— Work instruction —
Your answer must be the full listing below, restated word for word, with no pictures in it.

— Material to process —
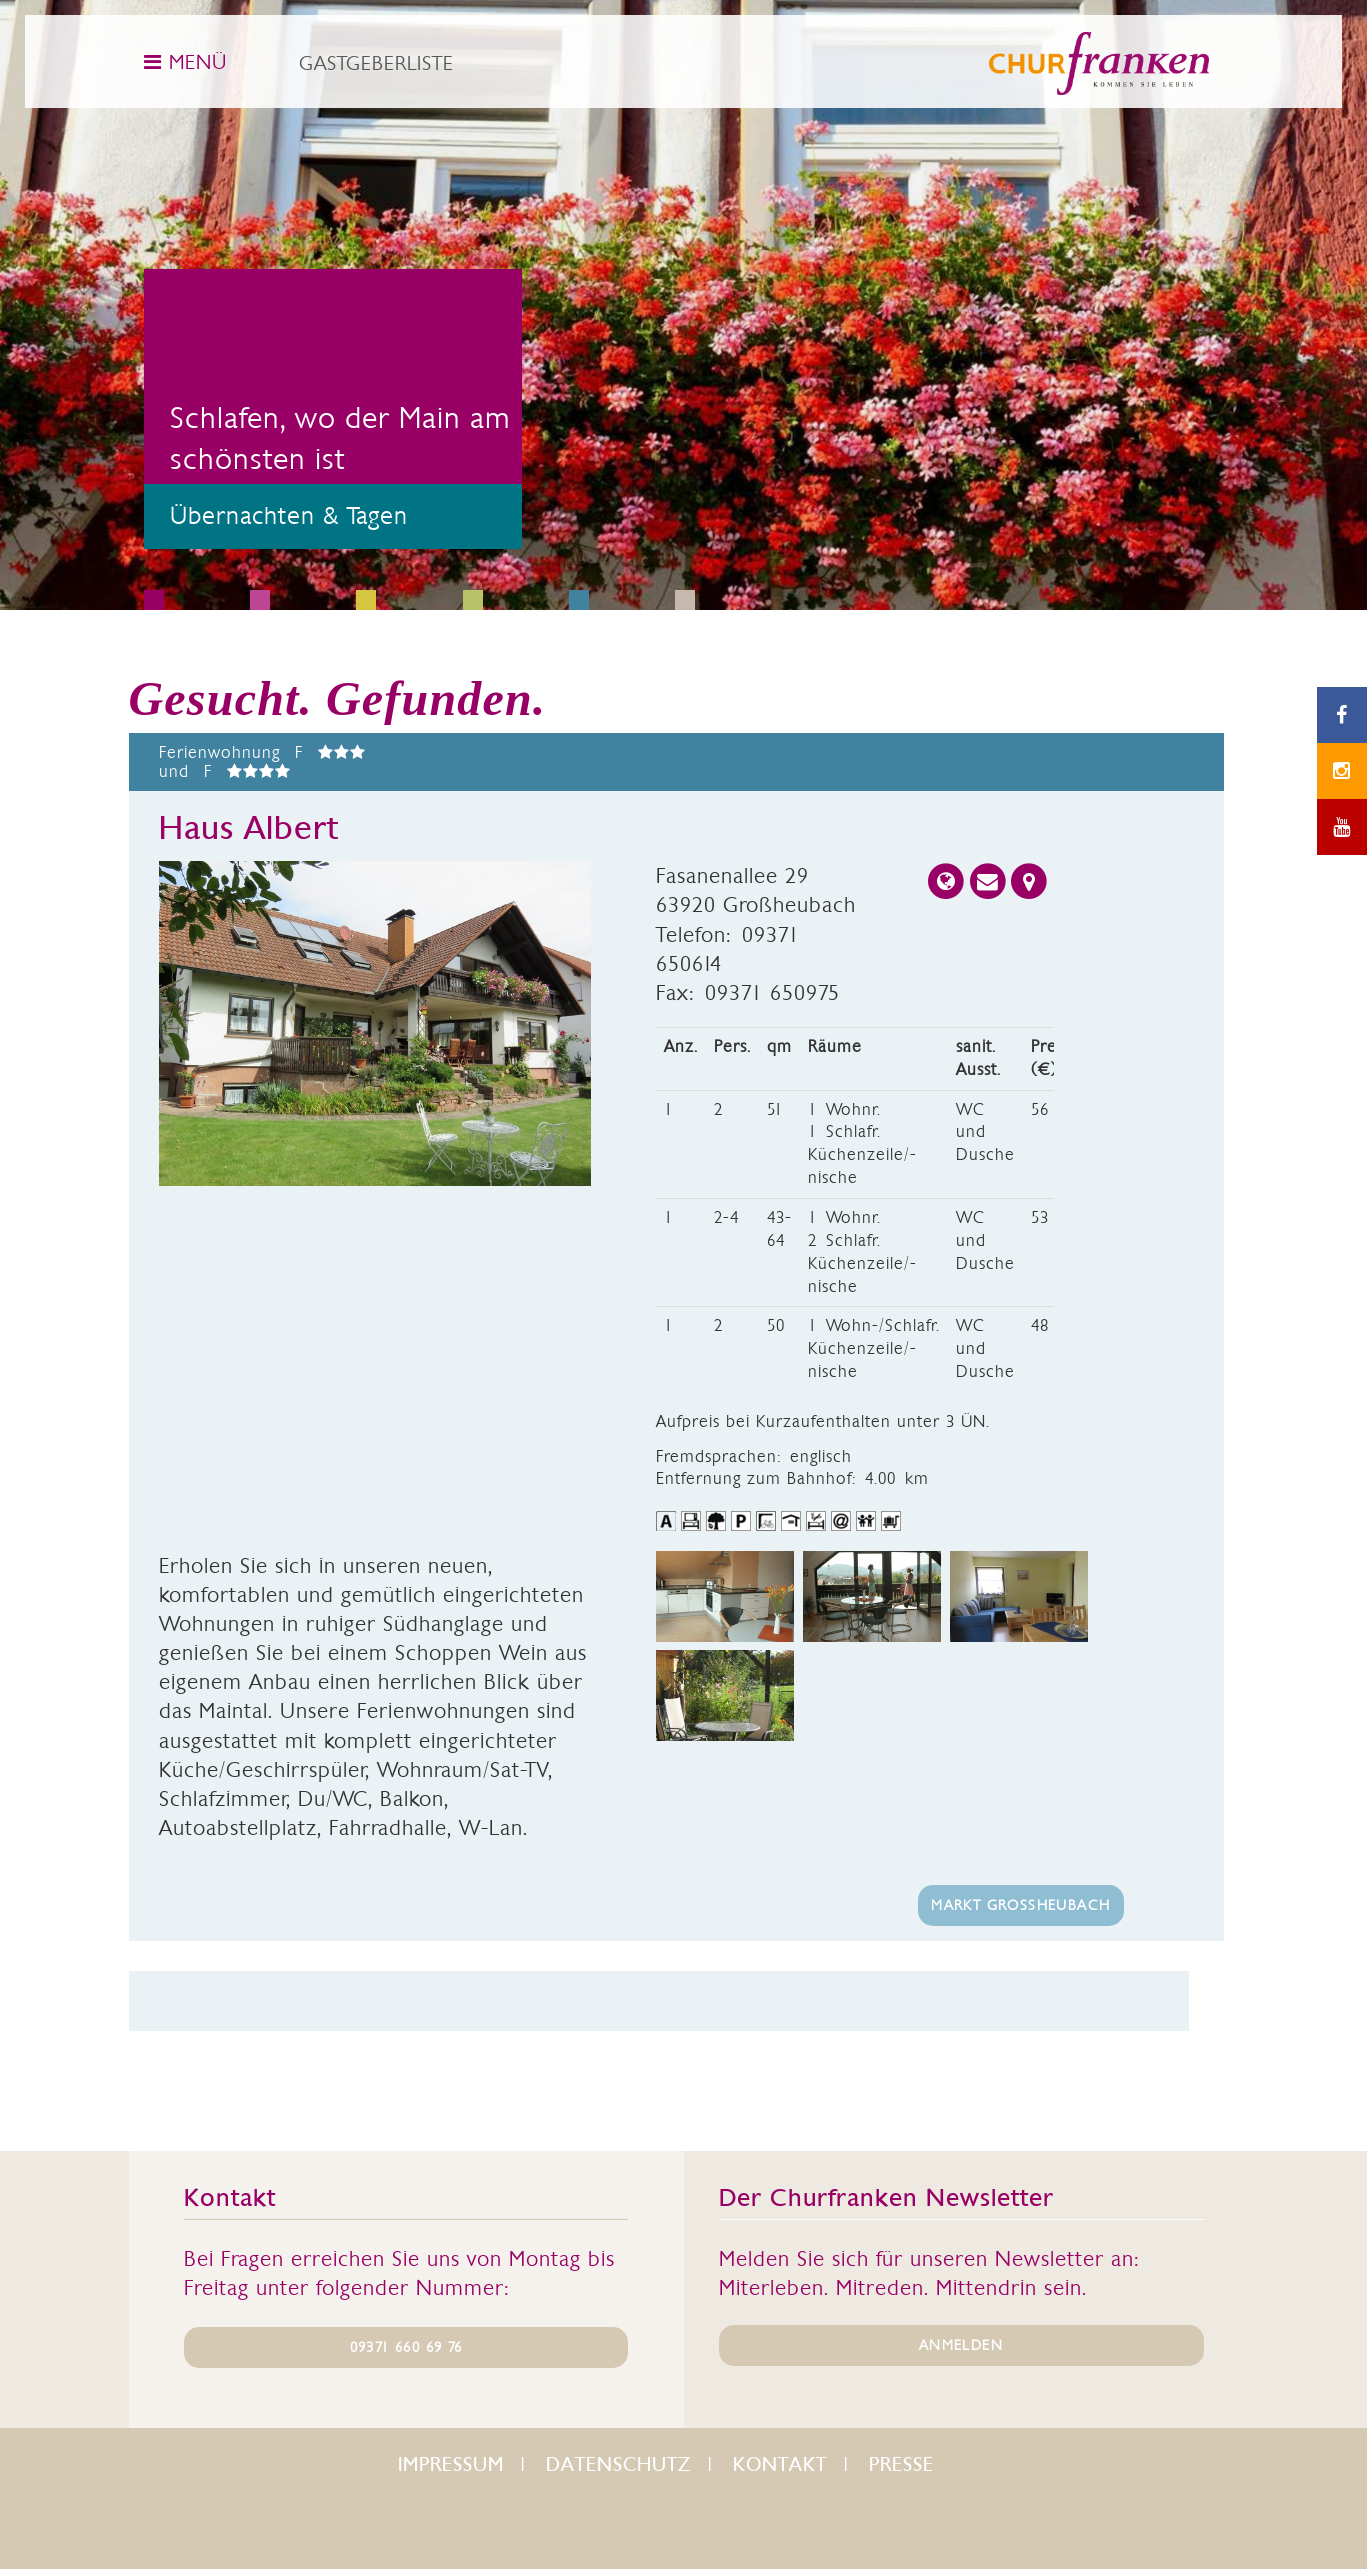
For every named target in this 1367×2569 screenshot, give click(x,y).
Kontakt (780, 2464)
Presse (901, 2464)
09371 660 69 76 (406, 2347)
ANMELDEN (961, 2345)
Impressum (451, 2464)
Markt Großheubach (1020, 1905)
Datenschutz (618, 2464)
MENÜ (185, 62)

— The answer —
For every named target in this 1367×2569 screenshot, give click(x,y).
Kontakt (780, 2464)
Presse (901, 2464)
09371 660 69 76 (406, 2347)
ANMELDEN (961, 2345)
Impressum (451, 2464)
Markt Großheubach (1020, 1905)
Datenschutz (618, 2464)
MENÜ (185, 62)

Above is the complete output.